The Émile Guimet Prize for Asian Literature
This prize, created to highlight the richness and diversity of Asian literature translated into French, enters its eighth edition with a selection of outstanding works. Launched by the musée Guimet in 2017, it distinguishes, under the presidency of Laure Adler, the original work of an author from Asia, recently translated and published in France. It aims to promote contemporary Asian literature and encourage cultural exchanges between Asia and France. Since 2024, in addition to the "Novel" category created in 2017, the Prix Émile Guimet de littérature asiatique also crowns a work in the "Comics" category.

Shortlisted books in the Manga category
- "Land, vol. 1 ", Kazumi Yamashita, Éd. Mangetsu
- " The bike store salesman, vol. 6 ", Arare Matsumishi, Éd. Le lézard noir
- " Peleliu Gaiden, vol. 1", Kazuyoshi Takeda, Éd. Vega Dupuis
- " No manga no life, vol. 1", Mochizuki Minetaro, Éd. Le lézard noir
- " The life of Otama", Keiko Ichiguchi and Andrea Accardi, Éd. Kana
- " Asadora, vol. 8", Naoki Urasawa, Éd. Kana
- " The green planet, vol. 2", Keigo Shinzô, Éd. Le lézard noir
- " Tokyo, these days, vol. 1", Taiyô Matsumoto, Éd. Kana
The 2025 jury of the Inalco Student Prize for Manga
The jury is made up of five students from Inalco's Japanese Studies department.

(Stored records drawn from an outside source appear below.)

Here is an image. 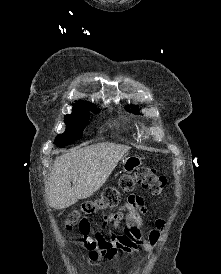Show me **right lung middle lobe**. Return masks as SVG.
<instances>
[{
    "label": "right lung middle lobe",
    "instance_id": "right-lung-middle-lobe-1",
    "mask_svg": "<svg viewBox=\"0 0 221 274\" xmlns=\"http://www.w3.org/2000/svg\"><path fill=\"white\" fill-rule=\"evenodd\" d=\"M89 111L94 114L99 112L97 107L90 102L81 101L73 105L72 113L65 116L66 131L55 139L57 146H67L82 136L83 129L90 118Z\"/></svg>",
    "mask_w": 221,
    "mask_h": 274
}]
</instances>
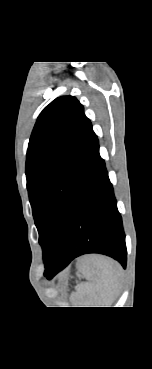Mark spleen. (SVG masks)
<instances>
[{
    "label": "spleen",
    "instance_id": "obj_1",
    "mask_svg": "<svg viewBox=\"0 0 152 369\" xmlns=\"http://www.w3.org/2000/svg\"><path fill=\"white\" fill-rule=\"evenodd\" d=\"M88 280L77 286L78 307H110L116 299L121 282V267L104 256H90L84 266Z\"/></svg>",
    "mask_w": 152,
    "mask_h": 369
}]
</instances>
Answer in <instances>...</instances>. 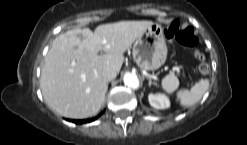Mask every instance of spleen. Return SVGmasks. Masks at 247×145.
I'll return each mask as SVG.
<instances>
[{"instance_id": "spleen-1", "label": "spleen", "mask_w": 247, "mask_h": 145, "mask_svg": "<svg viewBox=\"0 0 247 145\" xmlns=\"http://www.w3.org/2000/svg\"><path fill=\"white\" fill-rule=\"evenodd\" d=\"M161 85L166 92L171 93L178 89L179 80L174 74H169L162 79ZM208 88L209 80L202 79L190 90L178 91L177 97L182 106L188 107L200 101Z\"/></svg>"}]
</instances>
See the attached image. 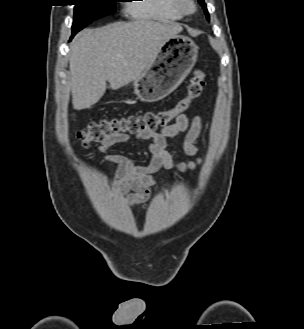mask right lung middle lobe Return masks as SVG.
Listing matches in <instances>:
<instances>
[{
	"instance_id": "dd1d6c3e",
	"label": "right lung middle lobe",
	"mask_w": 304,
	"mask_h": 329,
	"mask_svg": "<svg viewBox=\"0 0 304 329\" xmlns=\"http://www.w3.org/2000/svg\"><path fill=\"white\" fill-rule=\"evenodd\" d=\"M74 20L72 25V37L81 29L98 18L112 14L116 10L118 0H73Z\"/></svg>"
}]
</instances>
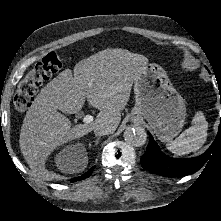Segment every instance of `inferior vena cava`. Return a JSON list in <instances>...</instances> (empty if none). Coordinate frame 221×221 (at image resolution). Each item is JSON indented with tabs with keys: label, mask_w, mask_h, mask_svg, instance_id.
Wrapping results in <instances>:
<instances>
[{
	"label": "inferior vena cava",
	"mask_w": 221,
	"mask_h": 221,
	"mask_svg": "<svg viewBox=\"0 0 221 221\" xmlns=\"http://www.w3.org/2000/svg\"><path fill=\"white\" fill-rule=\"evenodd\" d=\"M113 128L111 126L98 125L94 128V133L96 136H103L113 133Z\"/></svg>",
	"instance_id": "obj_1"
}]
</instances>
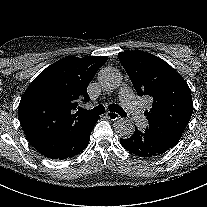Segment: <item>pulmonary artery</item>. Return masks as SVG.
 Here are the masks:
<instances>
[{
    "mask_svg": "<svg viewBox=\"0 0 207 207\" xmlns=\"http://www.w3.org/2000/svg\"><path fill=\"white\" fill-rule=\"evenodd\" d=\"M120 98L125 103L131 121L134 124H141L144 121V114L134 92L130 88H123L120 91Z\"/></svg>",
    "mask_w": 207,
    "mask_h": 207,
    "instance_id": "obj_1",
    "label": "pulmonary artery"
}]
</instances>
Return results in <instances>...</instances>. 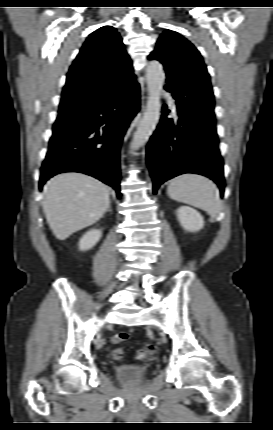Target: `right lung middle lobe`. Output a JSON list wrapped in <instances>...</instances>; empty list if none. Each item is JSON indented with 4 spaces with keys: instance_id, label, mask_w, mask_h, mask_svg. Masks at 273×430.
Masks as SVG:
<instances>
[{
    "instance_id": "right-lung-middle-lobe-1",
    "label": "right lung middle lobe",
    "mask_w": 273,
    "mask_h": 430,
    "mask_svg": "<svg viewBox=\"0 0 273 430\" xmlns=\"http://www.w3.org/2000/svg\"><path fill=\"white\" fill-rule=\"evenodd\" d=\"M85 110L83 108L67 106L59 108V115L53 126V132L73 127L79 124L83 118Z\"/></svg>"
}]
</instances>
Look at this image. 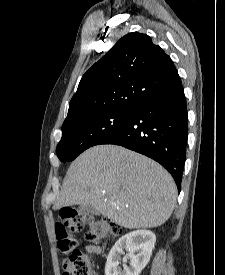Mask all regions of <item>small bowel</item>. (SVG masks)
I'll use <instances>...</instances> for the list:
<instances>
[{"label":"small bowel","mask_w":225,"mask_h":275,"mask_svg":"<svg viewBox=\"0 0 225 275\" xmlns=\"http://www.w3.org/2000/svg\"><path fill=\"white\" fill-rule=\"evenodd\" d=\"M85 251H86L87 253H93V254H97V255L103 254V249H102V247L96 246V245H87V246H85ZM90 275H98V273L95 272V271H92V272L90 273Z\"/></svg>","instance_id":"small-bowel-1"}]
</instances>
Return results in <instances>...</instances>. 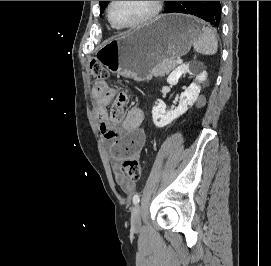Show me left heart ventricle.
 <instances>
[{
    "instance_id": "1",
    "label": "left heart ventricle",
    "mask_w": 271,
    "mask_h": 266,
    "mask_svg": "<svg viewBox=\"0 0 271 266\" xmlns=\"http://www.w3.org/2000/svg\"><path fill=\"white\" fill-rule=\"evenodd\" d=\"M151 7V1H115L111 15L117 24H132L146 16Z\"/></svg>"
}]
</instances>
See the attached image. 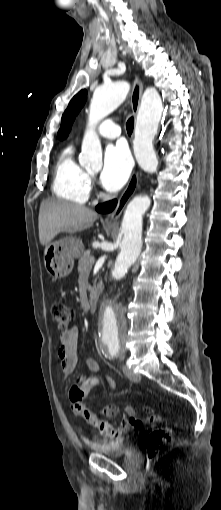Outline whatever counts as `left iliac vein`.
I'll return each instance as SVG.
<instances>
[{
  "label": "left iliac vein",
  "mask_w": 221,
  "mask_h": 510,
  "mask_svg": "<svg viewBox=\"0 0 221 510\" xmlns=\"http://www.w3.org/2000/svg\"><path fill=\"white\" fill-rule=\"evenodd\" d=\"M123 354H120V357H123ZM124 374L126 377L131 380L132 382H139L141 377L139 374L134 373L127 365H123L122 367Z\"/></svg>",
  "instance_id": "left-iliac-vein-1"
}]
</instances>
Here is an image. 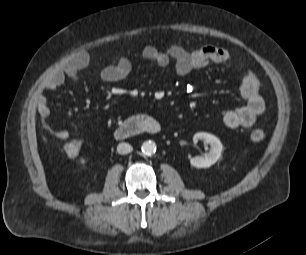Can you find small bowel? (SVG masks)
Masks as SVG:
<instances>
[{
  "instance_id": "small-bowel-1",
  "label": "small bowel",
  "mask_w": 306,
  "mask_h": 255,
  "mask_svg": "<svg viewBox=\"0 0 306 255\" xmlns=\"http://www.w3.org/2000/svg\"><path fill=\"white\" fill-rule=\"evenodd\" d=\"M142 57L159 67H167L174 63L175 71L179 76H186L195 69L225 64L231 60V55L226 49L214 45H203L194 50H187L176 44L170 45L165 50H160L154 45H147L142 50ZM88 63L89 54L85 51L80 52L46 78L36 96L37 111L42 118H47L50 114L48 94L62 86L67 79L73 82L78 81L79 72ZM131 71V60L122 56L115 64L103 67L98 76L105 82H118L127 78ZM240 95L244 105L227 110L222 116V123L227 128L251 127L265 110V102L260 94V81L252 70H247L241 80ZM43 128L59 140H66L69 137L68 131L56 130L46 122H43Z\"/></svg>"
}]
</instances>
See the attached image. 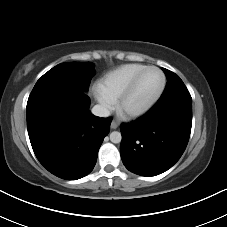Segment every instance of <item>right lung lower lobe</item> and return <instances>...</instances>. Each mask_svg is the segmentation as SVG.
<instances>
[{
    "label": "right lung lower lobe",
    "mask_w": 227,
    "mask_h": 227,
    "mask_svg": "<svg viewBox=\"0 0 227 227\" xmlns=\"http://www.w3.org/2000/svg\"><path fill=\"white\" fill-rule=\"evenodd\" d=\"M82 89L48 94L27 104V129L39 162L55 176L77 180L89 174L109 133L111 118L88 110Z\"/></svg>",
    "instance_id": "obj_1"
}]
</instances>
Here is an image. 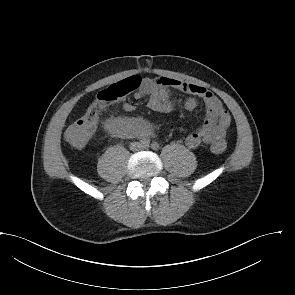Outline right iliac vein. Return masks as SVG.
<instances>
[{"label":"right iliac vein","mask_w":295,"mask_h":295,"mask_svg":"<svg viewBox=\"0 0 295 295\" xmlns=\"http://www.w3.org/2000/svg\"><path fill=\"white\" fill-rule=\"evenodd\" d=\"M140 148V144L139 143H134V144H132V146H131V149L132 150H137V149H139Z\"/></svg>","instance_id":"63e3f726"}]
</instances>
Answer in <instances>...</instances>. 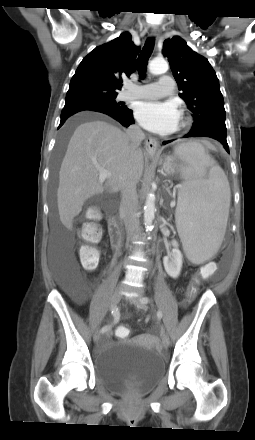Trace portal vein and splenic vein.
<instances>
[{
	"mask_svg": "<svg viewBox=\"0 0 255 440\" xmlns=\"http://www.w3.org/2000/svg\"><path fill=\"white\" fill-rule=\"evenodd\" d=\"M111 173H109L107 170L99 168V180L100 182H103L106 178L110 177Z\"/></svg>",
	"mask_w": 255,
	"mask_h": 440,
	"instance_id": "obj_1",
	"label": "portal vein and splenic vein"
}]
</instances>
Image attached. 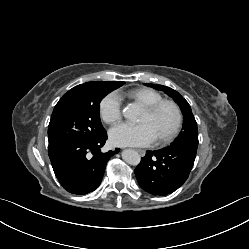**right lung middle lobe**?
Instances as JSON below:
<instances>
[{
	"label": "right lung middle lobe",
	"instance_id": "obj_1",
	"mask_svg": "<svg viewBox=\"0 0 249 249\" xmlns=\"http://www.w3.org/2000/svg\"><path fill=\"white\" fill-rule=\"evenodd\" d=\"M114 89L98 84L79 87L72 95L57 103L48 127V150L76 141H89L105 133L99 104Z\"/></svg>",
	"mask_w": 249,
	"mask_h": 249
}]
</instances>
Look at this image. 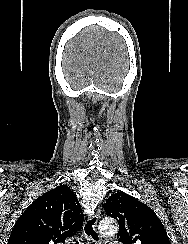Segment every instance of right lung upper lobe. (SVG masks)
<instances>
[{"instance_id": "1", "label": "right lung upper lobe", "mask_w": 188, "mask_h": 244, "mask_svg": "<svg viewBox=\"0 0 188 244\" xmlns=\"http://www.w3.org/2000/svg\"><path fill=\"white\" fill-rule=\"evenodd\" d=\"M78 199L67 185L36 199L15 223L8 244H57L83 226Z\"/></svg>"}]
</instances>
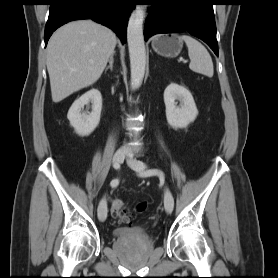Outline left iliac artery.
Instances as JSON below:
<instances>
[{"label": "left iliac artery", "instance_id": "obj_1", "mask_svg": "<svg viewBox=\"0 0 278 278\" xmlns=\"http://www.w3.org/2000/svg\"><path fill=\"white\" fill-rule=\"evenodd\" d=\"M150 175H159L160 177L164 176V173L157 169L148 170L144 173H140V176H150Z\"/></svg>", "mask_w": 278, "mask_h": 278}]
</instances>
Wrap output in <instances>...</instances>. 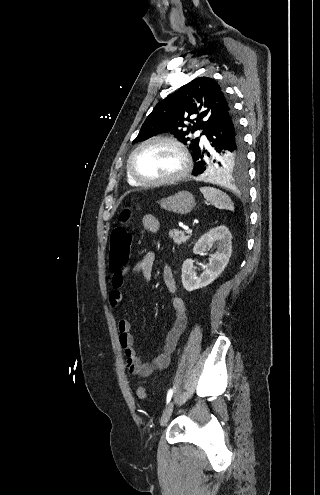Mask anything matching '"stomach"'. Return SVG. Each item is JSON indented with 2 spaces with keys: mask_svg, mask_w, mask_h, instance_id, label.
<instances>
[{
  "mask_svg": "<svg viewBox=\"0 0 320 495\" xmlns=\"http://www.w3.org/2000/svg\"><path fill=\"white\" fill-rule=\"evenodd\" d=\"M159 204L162 209L183 215L192 211L195 206V199L188 191H180L173 196L162 199Z\"/></svg>",
  "mask_w": 320,
  "mask_h": 495,
  "instance_id": "0dacf381",
  "label": "stomach"
}]
</instances>
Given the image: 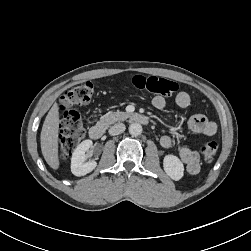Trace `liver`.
Listing matches in <instances>:
<instances>
[{
	"instance_id": "liver-1",
	"label": "liver",
	"mask_w": 251,
	"mask_h": 251,
	"mask_svg": "<svg viewBox=\"0 0 251 251\" xmlns=\"http://www.w3.org/2000/svg\"><path fill=\"white\" fill-rule=\"evenodd\" d=\"M59 108L55 103L49 110L42 126L40 143L41 151L47 164L54 170L59 168L58 134H59Z\"/></svg>"
}]
</instances>
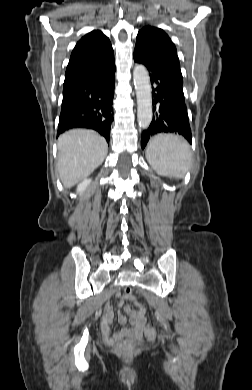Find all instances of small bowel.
<instances>
[{"instance_id": "obj_1", "label": "small bowel", "mask_w": 252, "mask_h": 390, "mask_svg": "<svg viewBox=\"0 0 252 390\" xmlns=\"http://www.w3.org/2000/svg\"><path fill=\"white\" fill-rule=\"evenodd\" d=\"M115 297L119 300V305H122L125 297L115 294ZM125 313L129 316V321L127 317L120 313L118 315V320L122 324L120 331L111 334V337L118 339L124 336H130L132 334L141 335L145 327L146 315L144 307L139 304V309L134 310L129 306L124 307ZM113 317L112 305L110 302H107L104 307V318H103V330L105 333H110V321Z\"/></svg>"}]
</instances>
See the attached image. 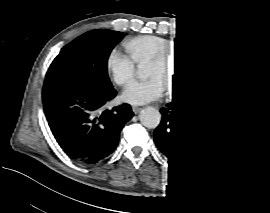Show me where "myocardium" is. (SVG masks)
Wrapping results in <instances>:
<instances>
[{
    "mask_svg": "<svg viewBox=\"0 0 270 213\" xmlns=\"http://www.w3.org/2000/svg\"><path fill=\"white\" fill-rule=\"evenodd\" d=\"M178 53H186V50L184 48L181 47H176L173 48L171 50V58L169 56V58H166L165 55H161V56H156L154 57L150 62L149 65L150 66H160L163 67L165 69H168L170 66V63L172 61V59L175 57V55H177ZM191 65H189L188 69H187V75L186 78L183 80V82L181 83V85L175 87L174 85H168V90L171 94L175 95L179 92H181L182 90H184L185 88L188 87L189 83H190V76H191Z\"/></svg>",
    "mask_w": 270,
    "mask_h": 213,
    "instance_id": "f54148a6",
    "label": "myocardium"
}]
</instances>
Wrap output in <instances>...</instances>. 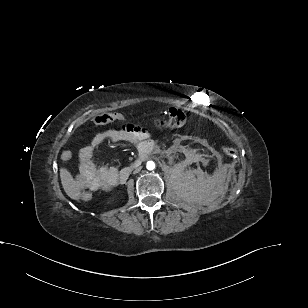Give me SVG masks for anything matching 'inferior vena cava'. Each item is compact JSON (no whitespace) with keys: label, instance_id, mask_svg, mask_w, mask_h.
Instances as JSON below:
<instances>
[{"label":"inferior vena cava","instance_id":"602c4592","mask_svg":"<svg viewBox=\"0 0 308 308\" xmlns=\"http://www.w3.org/2000/svg\"><path fill=\"white\" fill-rule=\"evenodd\" d=\"M140 170H141V168L138 167V168L135 169L134 173H138Z\"/></svg>","mask_w":308,"mask_h":308}]
</instances>
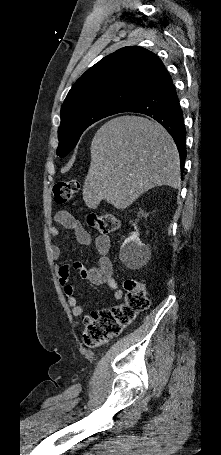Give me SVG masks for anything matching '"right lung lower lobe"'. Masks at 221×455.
<instances>
[{
  "instance_id": "right-lung-lower-lobe-1",
  "label": "right lung lower lobe",
  "mask_w": 221,
  "mask_h": 455,
  "mask_svg": "<svg viewBox=\"0 0 221 455\" xmlns=\"http://www.w3.org/2000/svg\"><path fill=\"white\" fill-rule=\"evenodd\" d=\"M123 112L148 115L158 121L172 136L180 154L181 173L186 158V129L176 90L164 69L147 92Z\"/></svg>"
}]
</instances>
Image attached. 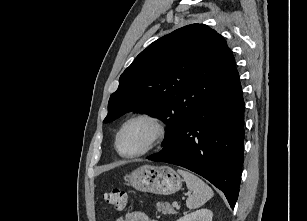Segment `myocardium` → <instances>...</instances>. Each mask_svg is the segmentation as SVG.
<instances>
[{"label": "myocardium", "mask_w": 307, "mask_h": 221, "mask_svg": "<svg viewBox=\"0 0 307 221\" xmlns=\"http://www.w3.org/2000/svg\"><path fill=\"white\" fill-rule=\"evenodd\" d=\"M138 121H144L147 122L151 125L152 130H153V134L151 136V139L148 143V145L141 151L137 152V153H132V154H126L123 153L120 150L119 147V142H120V138L121 135L123 133V131L125 130V128L134 122H138ZM166 127L164 122L157 116L150 114V113H139L136 114L130 118H128L120 127V129L118 130L117 134H116V138H115V148L117 150V152L124 158H137L143 155H146L147 153L151 152L153 149H155L157 146H159L165 139L166 137Z\"/></svg>", "instance_id": "obj_1"}]
</instances>
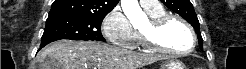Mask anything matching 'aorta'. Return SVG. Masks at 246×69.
I'll list each match as a JSON object with an SVG mask.
<instances>
[{
	"label": "aorta",
	"instance_id": "1",
	"mask_svg": "<svg viewBox=\"0 0 246 69\" xmlns=\"http://www.w3.org/2000/svg\"><path fill=\"white\" fill-rule=\"evenodd\" d=\"M121 7L133 26L146 19V14L140 8L138 0H121Z\"/></svg>",
	"mask_w": 246,
	"mask_h": 69
}]
</instances>
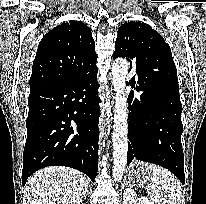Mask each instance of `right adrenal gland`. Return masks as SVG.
<instances>
[{
	"mask_svg": "<svg viewBox=\"0 0 206 204\" xmlns=\"http://www.w3.org/2000/svg\"><path fill=\"white\" fill-rule=\"evenodd\" d=\"M89 193V191L87 190V194ZM87 194H86V196H87ZM86 196H85V199H86Z\"/></svg>",
	"mask_w": 206,
	"mask_h": 204,
	"instance_id": "right-adrenal-gland-1",
	"label": "right adrenal gland"
}]
</instances>
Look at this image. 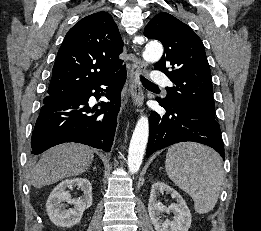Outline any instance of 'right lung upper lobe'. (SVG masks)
<instances>
[{
  "mask_svg": "<svg viewBox=\"0 0 261 231\" xmlns=\"http://www.w3.org/2000/svg\"><path fill=\"white\" fill-rule=\"evenodd\" d=\"M123 42L117 25L107 12L81 19L66 34L58 51L49 96L70 97L125 68L118 55Z\"/></svg>",
  "mask_w": 261,
  "mask_h": 231,
  "instance_id": "right-lung-upper-lobe-1",
  "label": "right lung upper lobe"
}]
</instances>
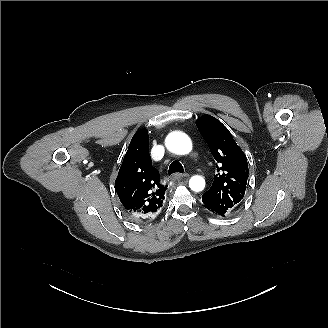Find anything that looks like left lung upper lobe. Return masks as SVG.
<instances>
[{"label": "left lung upper lobe", "mask_w": 328, "mask_h": 328, "mask_svg": "<svg viewBox=\"0 0 328 328\" xmlns=\"http://www.w3.org/2000/svg\"><path fill=\"white\" fill-rule=\"evenodd\" d=\"M196 123L218 162L213 184L202 196L203 206L224 216L244 197L248 179L247 158L219 120L204 115Z\"/></svg>", "instance_id": "1"}]
</instances>
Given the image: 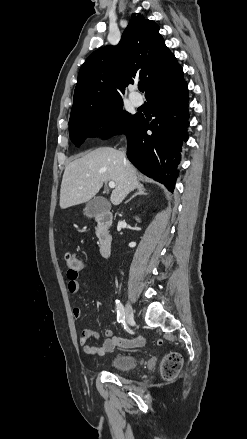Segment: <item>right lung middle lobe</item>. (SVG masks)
Listing matches in <instances>:
<instances>
[{"label":"right lung middle lobe","mask_w":247,"mask_h":439,"mask_svg":"<svg viewBox=\"0 0 247 439\" xmlns=\"http://www.w3.org/2000/svg\"><path fill=\"white\" fill-rule=\"evenodd\" d=\"M137 116L123 111L122 101L91 109L70 117V138L76 146H80L87 137L95 136L97 129L108 120H111V127L104 128L103 134H121L131 127Z\"/></svg>","instance_id":"right-lung-middle-lobe-1"}]
</instances>
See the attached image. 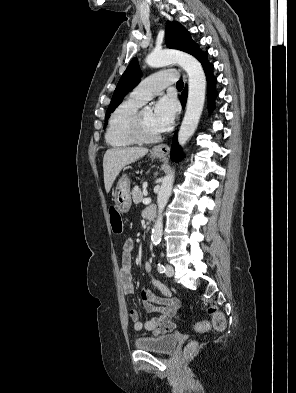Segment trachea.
Returning <instances> with one entry per match:
<instances>
[{"label": "trachea", "instance_id": "3493384b", "mask_svg": "<svg viewBox=\"0 0 296 393\" xmlns=\"http://www.w3.org/2000/svg\"><path fill=\"white\" fill-rule=\"evenodd\" d=\"M176 86H177L178 88L183 87V86H184L183 81H182V80H179V81L177 82Z\"/></svg>", "mask_w": 296, "mask_h": 393}]
</instances>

As a Master 1 student in Japanese Studies at Inalco, Rika Akiyama devotes her research to onomatopoeia in manga. Born in France, she lived in Paris until the age of 11, before moving to Japan for family reasons. Wishing to evolve in the manga world as a bilingual, she decided to pursue studies in publishing after obtaining a Bachelor's degree in French literature in Japan. After her first year of a Master's degree in publishing at the Sorbonne, she turned to French-Japanese translation, a field that sparked her interest during an internship at a publishing house specializing in Japanese literature. A manga enthusiast since childhood, she reads all genres, but has a preference for shōnen, which offer readers immersion in unreal, fascinating worlds.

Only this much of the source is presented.